Thursday, January 28, 2010

Money-Laundering Stats

Over the weekend, Reforma published a note about a PGR spokesman's defense of Mexico's efforts to attack money laundering. Here's a highlight:
[I]n the almost 38 months of Calderón's term, federal authorities have seized $380 million, 280 million Mexican pesos, 470 airplanes, and 25,000 vehicles used by organized crime groups, but [the official] didn't provide figures from previous terms.

More than half of the American funds were recovered in a single operation: that of March 2007 in a house in Las Lomas de Chapultepec, the property of Chinese-Mexican Zhenli Ye Gon, where the Federal Police found $205 million.

According to the last report available from the PGR, between September 2008 and July 2009, only $2.9 million and 4 million pesos through judicial processes...
Without having any basis of comparison, it's hard to draw concrete conclusions, but that's certainly not as high a sum as would be possible from a really determined attack on money-laundering; since Calderón arrived in office, Mexican traffickers have earned (and presumably laundered) some $40 billion, and you can hardly sneeze in many Mexican towns without hitting a handful of businesses with a relationship with organized crime.
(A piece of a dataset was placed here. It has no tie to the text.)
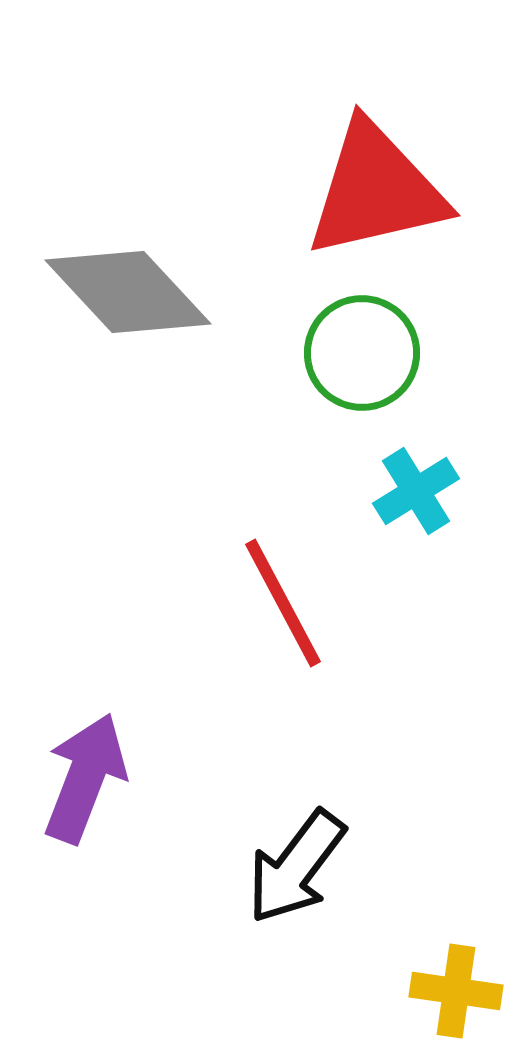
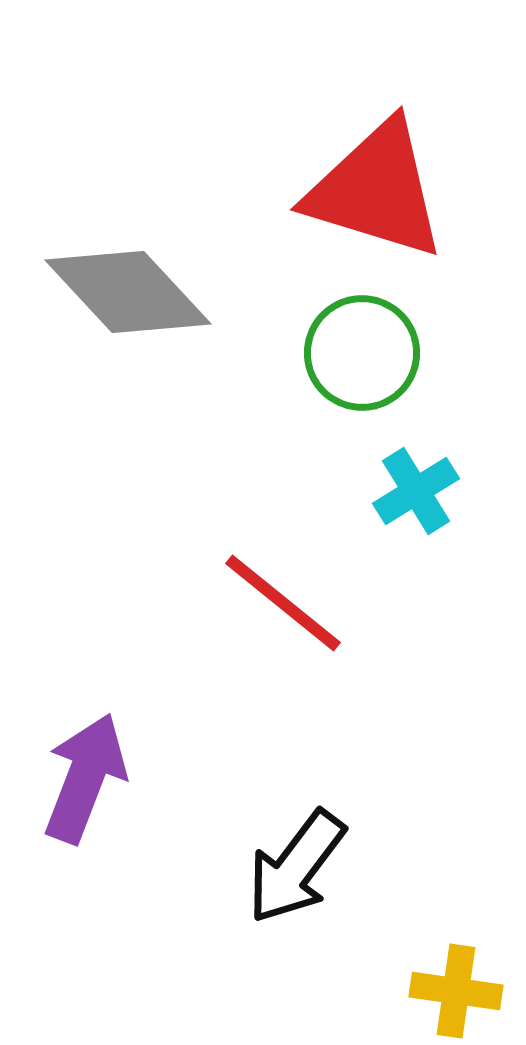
red triangle: rotated 30 degrees clockwise
red line: rotated 23 degrees counterclockwise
Of course, the division between dirty and legitimate businesses is vague, and a determined attack on dirty money would also anger the law-abiding business class, which is probably why under Calderón, his money-laundering policy has been more a flurry of talk at the beginning of his term backed up by little sustained action.

The fact that the official can provide no figures from other administrations is inexcusable, and something that happens far too often in Mexico.